Here are photos during the process.
Above, you can see the finished product of my buttons. On to covering the ottoman now. As I said, I laid out the pattern for the buttons. I decided on 7 total, but I could have done a couple more, or even a couple less, just depends on the look you are going for. I followed the same pattern that I laid out on the board for the foam. Foam can be pretty expensive so try to catch it on sale or with coupons! (I had a 60% off coupon for JoAnns.) I also used a few layers of batting to fluff up the ottoman a bit.
Now it was time for covering and tufting!! Follow the directions set out by the tutorials I have linked above, but this is basically what you do... Take your fabric and drape it over the foam, stuffing, etc. just like you would if you were about to upholster it. Make sure it is even on all sides and that there's enough spare fabric on the sides to give for the tufting and then allow you to upholster. Once the fabric is laid out you can start with the tufting. You pull the button down in the designated area and using a massive 6" upholstery needle you pull the thread all the way through to the bottom. Then you staple the thread in the bottom of the board in a zig-zag pattern for more stability. Continue this for each button. At this point you want it to be tight but you also want to have some give because you'll pull it taut when upholstering.
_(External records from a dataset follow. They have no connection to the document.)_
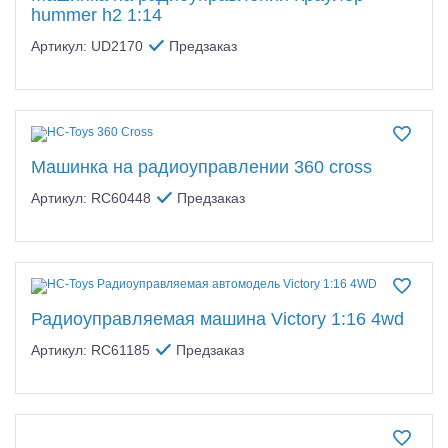
hummer h2 1:14
Артикул: UD2170
Предзаказ
Машинка на радиоуправлении 360 cross
Артикул: RC60448
Предзаказ
Радиоуправляемая машина Victory 1:16 4wd
Артикул: RC61185
Предзаказ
I'm finished with the buttons and have flipped it over to finish the upholstery process. I carefully pull the fabric taut and begin stapling it to the underside. I do this little by little, and side by side, to make sure that everything is even and not being pulled more on one side than the other.
Here's the finished product!!!
Here's a view from above of the tufting and the buttons.
Here's the ottoman in front of the chair I reupholstered a couple months ago!! The creams match so well and these two pieces work together perfectly!! It's an amazing addition to my living room and works as both an ottoman and extra seating if we need. It was easy, relatively inexpensive, and a quick, weekend project - I will definitely be making more in the future!!